Soccer For Peace
- Abbreviation: SFP
- Formation: 2002
- Founder: Ori Winitzer
- Type: 501(c)(3) charitable organization
- Purpose: To unite children of war-torn regions in their shared love of sport
- Location: New York, New York, U.S.;
- Website: www.soccerforpeace.com

= Soccer For Peace =

Soccer for Peace is a New York based nonprofit organization created in September 2002 by Ori Winitzer. Its mission is to unite children of war-torn regions in their shared love of soccer. It was originally intended as a one-time fundraising event, though the outpouring of support compelled Winitzer to develop an ongoing concept. In winter of 2003 Soccer for Peace was invited to attend the first ever Congress of Sport & Development in Magglingen, Switzerland. In June of that year, it held a tournament at Harvard University. The organization's first actual program, an overnight soccer camp for Jewish and Arab youth, took place in August 2005 in north central Israel, and it has held an overnight camp in every summer since though its size, length and location has varied. In 2007 it introduced an after school program, wherein camp participants would join others for additional training, educational sessions and league play. Its long-term vision is to expand its activities around the world.
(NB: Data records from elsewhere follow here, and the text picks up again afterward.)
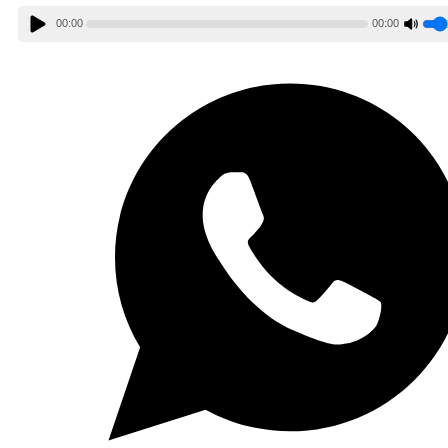
00:00
00:00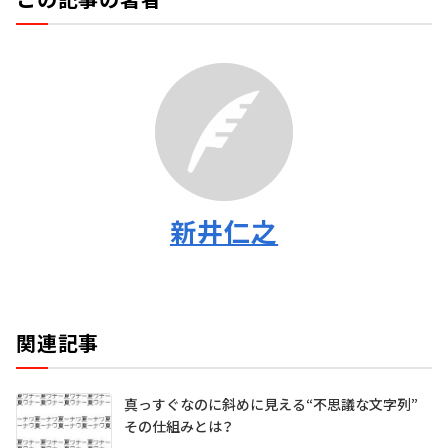
新井仁之
関連記事
真っすぐなのに斜めに見える“不思議な文字列”
その仕組みとは？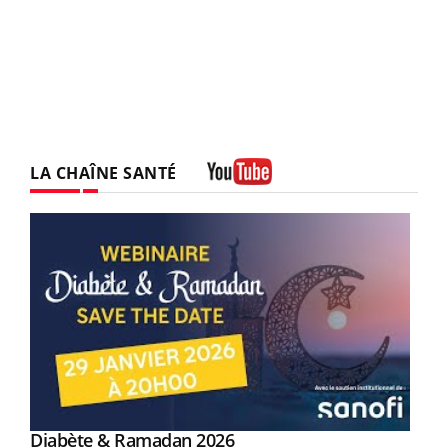
LA CHAÎNE SANTÉ
Youtube
Youtube
Diabète & Ramadan 2026
Youtube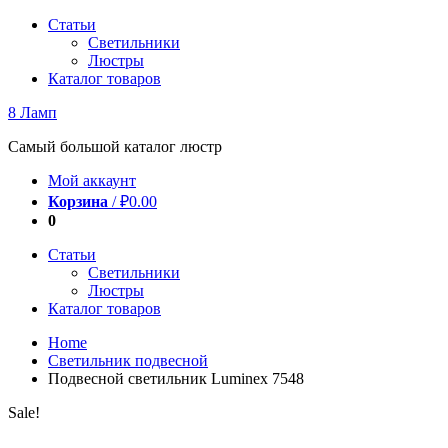
Перейти
Статьи
к
Светильники
содержимому
Люстры
Каталог товаров
8 Ламп
Самый большой каталог люстр
Мой аккаунт
Корзина
/
₽
0.00
0
Статьи
Светильники
Люстры
Каталог товаров
Home
Светильник подвесной
Подвесной светильник Luminex 7548
Sale!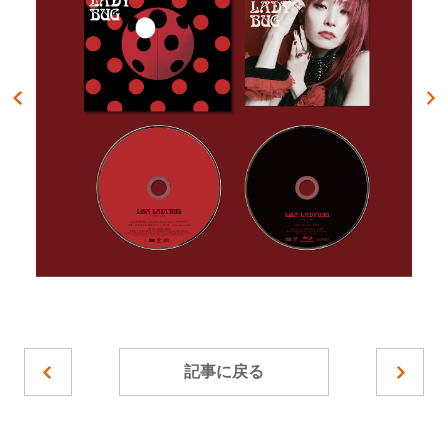
記事に戻る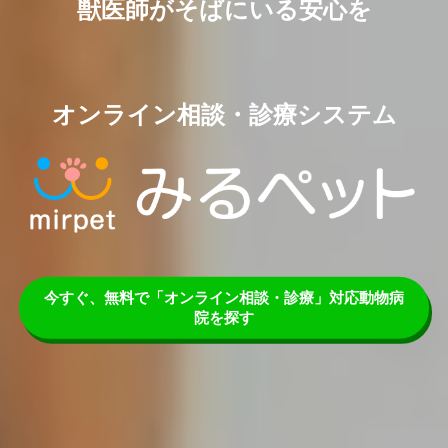
獣医師がそばにいる安心を
オンライン相談・診療システム
今すぐ、無料で「オンライン相談・診療」対応動物病
院を探す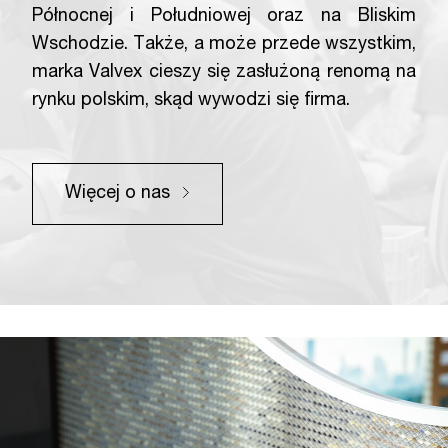
Północnej i Południowej oraz na Bliskim
Wschodzie. Także, a może przede wszystkim,
marka Valvex cieszy się zasłużoną renomą na
rynku polskim, skąd wywodzi się firma.
Więcej o nas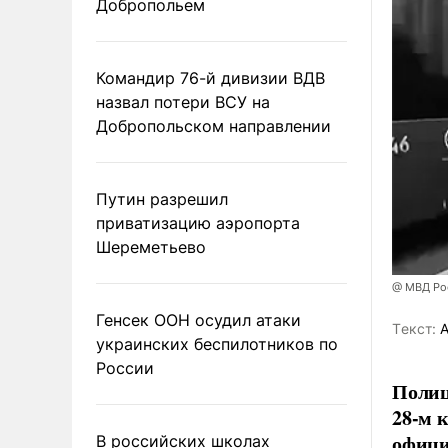
Добропольем
Командир 76-й дивизии ВДВ
назвал потери ВСУ на
Добропольском направлении
Путин разрешил
приватизацию аэропорта
Шереметьево
@ МВД Ро
Генсек ООН осудил атаки
Tекст:
А
украинских беспилотников по
России
Полиц
28-м 
офици
В российских школах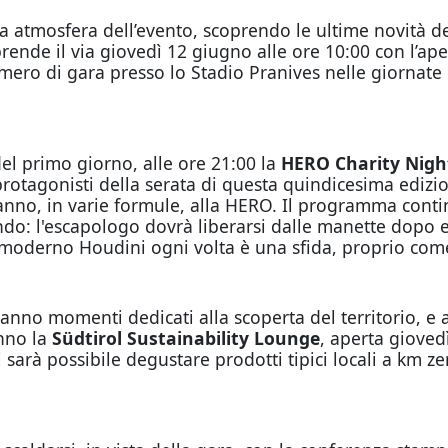
la atmosfera dell’evento, scoprendo le ultime novità de
rende il via giovedì 12 giugno alle ore 10:00 con l’ap
 numero di gara presso lo Stadio Pranives nelle giornate 
el primo giorno, alle ore 21:00 la
HERO Charity Nigh
rotagonisti della serata di questa quindicesima edizio
anno, in varie formule, alla HERO. Il programma conti
ndo: l'escapologo dovrà liberarsi dalle manette dopo e
 il moderno Houdini ogni volta è una sfida, proprio co
no momenti dedicati alla scoperta del territorio, e al
anno la
Südtirol Sustainability Lounge
, aperta gioved
 sarà possibile degustare prodotti tipici locali a km ze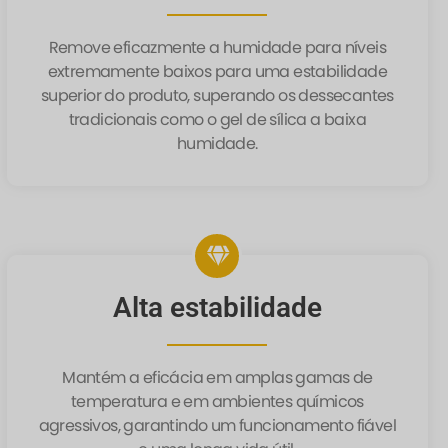
Remove eficazmente a humidade para níveis
extremamente baixos para uma estabilidade
superior do produto, superando os dessecantes
tradicionais como o gel de sílica a baixa
humidade.
Alta estabilidade
Mantém a eficácia em amplas gamas de
temperatura e em ambientes químicos
agressivos, garantindo um funcionamento fiável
== Soccer for Peace Cup and Camp Coexistence ==
In 2008 The Soccer for Peace Cup brought together about 300 players from 32 teams in New York City. It was an all day soccer tournament which recruited 10- and 11-year-old Arab and Jewish children. The event raised funds to support the first Camp Coexistence, one-week soccer camp of over 100 children, followed by a year-long program in which children play more soccer and share other activities — visits to mosques and synagogues, trips to Bedouin camps and class discussions on understanding and peace.

== Growth initiatives ==
The organization seeks to expand the number of participants, including females, and the length of its programs, and looks to corporate partners.